[zeromq-dev] QoS support

Steven McCoy steven.mccoy at miru.hk
Wed Nov 11 09:44:36 CET 2009


2009/11/11 Martin Sustrik <sustrik at 250bpm.com>

> AFAIU what you are saying is that there's sense in tagging packets by
> different TOSes depending on the message contained in the packet, right?
>


There are many types of Quality of Service:

1,  Packet level tagging with the ToS bits.  Only used for determining
traffic precedence at gateways, such as VoIP in preference to HTTP in order
to maintain low latency.

Many OS stacks, NICs, switches, etc, completely ignore ToS as it is slower
to process the bits than perform best effort for every packet.  There's been
a long conversation on LKML about this.

Adding a host firewall to tag and interpret ToS tags is going to introduce
additional latencies for every packet.

There may be a fundamental problem with retransmission handling at the
transport layer depending on which protocol is being used.  Similarly with
an ordered transport what happens if you send a high latency message
followed by a low latency message.

2,  Interpretation of quality to mean the age of the data, i.e.  realtime,
delayed, or conflated.

3,  Traffic priority at the application level, individual messages in a
stream are tagged with different priorities and each receiving application
needs to filter the incoming stream to the different priority queues.

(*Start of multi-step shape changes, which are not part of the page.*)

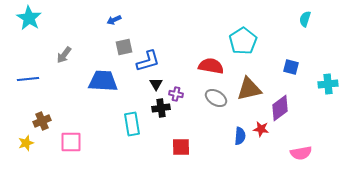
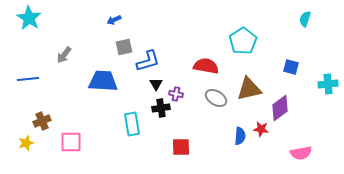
red semicircle: moved 5 px left
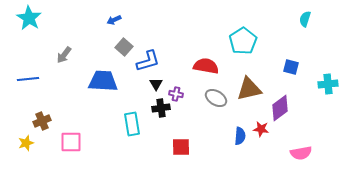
gray square: rotated 36 degrees counterclockwise
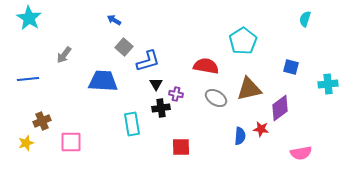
blue arrow: rotated 56 degrees clockwise
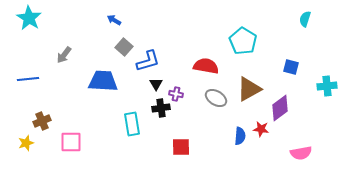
cyan pentagon: rotated 8 degrees counterclockwise
cyan cross: moved 1 px left, 2 px down
brown triangle: rotated 16 degrees counterclockwise
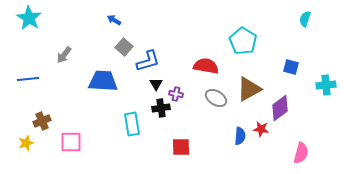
cyan cross: moved 1 px left, 1 px up
pink semicircle: rotated 65 degrees counterclockwise
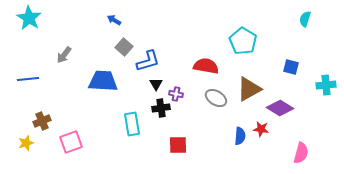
purple diamond: rotated 68 degrees clockwise
pink square: rotated 20 degrees counterclockwise
red square: moved 3 px left, 2 px up
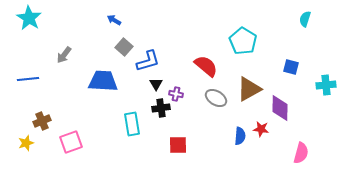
red semicircle: rotated 30 degrees clockwise
purple diamond: rotated 60 degrees clockwise
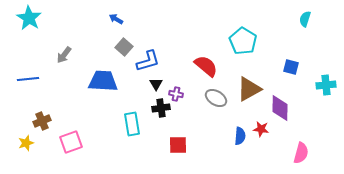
blue arrow: moved 2 px right, 1 px up
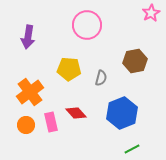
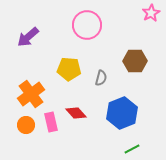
purple arrow: rotated 40 degrees clockwise
brown hexagon: rotated 10 degrees clockwise
orange cross: moved 1 px right, 2 px down
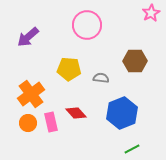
gray semicircle: rotated 98 degrees counterclockwise
orange circle: moved 2 px right, 2 px up
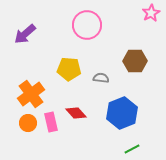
purple arrow: moved 3 px left, 3 px up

4,  Traffic priority at the receiving application, the receiver tags certain
topics with different priorities based on it's interest and filters the
incoming stream appropriately.

5,  Priority streams, if you have 3 priority levels create 3 transports
using 3 known ports and have routers prioritise at the port level.


So the question of choice is dependent on whether every application using
the internet routes is under your control to set the ToS bits and how do you
expect it to perform better than simply prioritizing separate transports.